China’s Economy This 2018

(photo: https://pixabay.com/en/stock-trading-monitor-desk-1863880/)
By Faith MagbanuaJanuary 3rd, 2018

In just a few days after the start of a "new-year", China's economy begins to face what its own leaders call three years of "critical battles".

The problem at hand is the dilemma of tackling domestic debt, as well as poverty and pollution that basically poses a hat-trick of risks to the world's No. 2 economy even before higher interest rates and trade war threats from the U.S. are taken into account.

Although the nation is opening from a position of strength, with full-year growth in 2017 poised for its first acceleration since 2010, the expansion is seen to slow down in 2018 mainly as a result of the government of Xi Jinping's announcement saying that it's sanguine about more modest economic performance if progress on the top risk -- financial fragility -- can be made.

According to Rajiv Biswas, chief Asia-Pacific economist at IHS Markit in Singapore "Significant economic imbalances continue to create downside risk to the outlook for 2018," he added "Risks to the Chinese economy will remain among the key risks to the global growth outlook in 2018, with the Asia Pacific region particularly vulnerable to the shock waves from a slowdown."

Those waves haven't materialized, and in factm economic activity is holding up. The official manufacturing purchasing managers index was at 51.6 in December, signaling improving conditions. New export orders also climbed to a six month high, according to a sub-index report.

However, forecasters see expansion slowing to 6.5 percent -- the slowest pace since 1990 -- this year, the following are among areas they flag as having the potential to trip up economic growth or spur market turbulence.

Clash of Trades

Meanwhile, U.S. President Donald Trump's recent national security strategy speech was a "tee up" for a turn toward protectionism, says David Loevinger, a former China specialist at the U.S. Treasury Department.

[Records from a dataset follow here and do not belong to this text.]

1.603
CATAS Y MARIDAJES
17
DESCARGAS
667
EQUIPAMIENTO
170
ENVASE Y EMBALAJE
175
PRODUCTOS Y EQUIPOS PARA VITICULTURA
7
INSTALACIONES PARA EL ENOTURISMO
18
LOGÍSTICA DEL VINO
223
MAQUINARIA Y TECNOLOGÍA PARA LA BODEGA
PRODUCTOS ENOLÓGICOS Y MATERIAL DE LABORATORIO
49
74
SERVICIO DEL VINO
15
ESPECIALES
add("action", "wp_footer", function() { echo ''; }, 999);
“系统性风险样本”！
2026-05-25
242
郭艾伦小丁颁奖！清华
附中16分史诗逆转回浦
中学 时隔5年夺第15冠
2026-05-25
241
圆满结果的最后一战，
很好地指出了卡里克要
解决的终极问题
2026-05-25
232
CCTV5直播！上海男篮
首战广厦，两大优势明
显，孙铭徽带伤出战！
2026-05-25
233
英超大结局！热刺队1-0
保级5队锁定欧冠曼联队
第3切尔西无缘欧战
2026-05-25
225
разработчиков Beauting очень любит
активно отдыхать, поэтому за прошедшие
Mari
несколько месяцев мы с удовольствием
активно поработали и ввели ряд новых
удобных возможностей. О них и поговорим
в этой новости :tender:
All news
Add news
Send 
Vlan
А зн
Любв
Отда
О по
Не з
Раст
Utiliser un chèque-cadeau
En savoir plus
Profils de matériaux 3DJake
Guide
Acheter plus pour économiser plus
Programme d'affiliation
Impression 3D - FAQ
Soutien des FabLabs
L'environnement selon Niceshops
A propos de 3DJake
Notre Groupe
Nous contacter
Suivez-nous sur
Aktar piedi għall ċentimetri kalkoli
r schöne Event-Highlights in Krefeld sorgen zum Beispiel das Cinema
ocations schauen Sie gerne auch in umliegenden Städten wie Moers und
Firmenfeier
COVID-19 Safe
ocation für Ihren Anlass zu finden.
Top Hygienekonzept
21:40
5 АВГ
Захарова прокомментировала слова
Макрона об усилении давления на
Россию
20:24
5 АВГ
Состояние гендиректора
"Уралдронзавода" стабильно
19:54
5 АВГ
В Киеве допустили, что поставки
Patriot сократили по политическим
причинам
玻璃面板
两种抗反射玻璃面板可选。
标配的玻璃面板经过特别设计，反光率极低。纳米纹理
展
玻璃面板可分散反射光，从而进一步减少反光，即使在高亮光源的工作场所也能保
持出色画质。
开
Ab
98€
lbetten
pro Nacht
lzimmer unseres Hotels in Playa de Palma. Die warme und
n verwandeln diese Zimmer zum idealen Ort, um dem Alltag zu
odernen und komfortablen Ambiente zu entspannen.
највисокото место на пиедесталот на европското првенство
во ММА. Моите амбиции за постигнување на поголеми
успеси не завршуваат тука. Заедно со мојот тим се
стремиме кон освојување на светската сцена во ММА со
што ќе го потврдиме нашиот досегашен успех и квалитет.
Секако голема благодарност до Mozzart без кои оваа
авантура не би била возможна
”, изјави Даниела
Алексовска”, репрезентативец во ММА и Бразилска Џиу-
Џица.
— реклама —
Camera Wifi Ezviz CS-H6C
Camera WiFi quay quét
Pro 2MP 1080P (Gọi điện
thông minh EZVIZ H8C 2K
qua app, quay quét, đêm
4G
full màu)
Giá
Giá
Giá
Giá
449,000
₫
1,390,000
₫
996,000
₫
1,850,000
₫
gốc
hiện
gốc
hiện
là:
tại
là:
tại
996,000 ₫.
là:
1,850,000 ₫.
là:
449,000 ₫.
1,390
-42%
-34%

"On the menu for 2018: lots of red meat for the base, and that means bashing imports," said Loevinger, now an analyst at TCW Group Inc. in Los Angeles. "Since nationalistic populism is as irresistible in China, Chinese politicians will feel compelled to retaliate."

If the U.S. Federal Reserve increases interest rates more than markets expect and tax cuts build on underlying 3.2 percent growth, the dollar may get a second wind that puts the yuan and capital outflows under pressure again, according to George Magnus, an associate at Oxford University's China Centre and former adviser at UBS Group AG.

"If the Fed starts hiking and the dollar goes on a bull run, that would cause big problems," says Christopher Balding, an associate professor at the HSBC School of Business at Peking University in Shenzhen.

Should pressure between the U.S. and North Korea intensify into a more significant confrontation, there will be profound and far-reaching consequences not just for China's economy but that of the entire Asia-Pacific region, says Zhu Ning, deputy director of the National Institute of Financial Research at Tsinghua University in Beijing.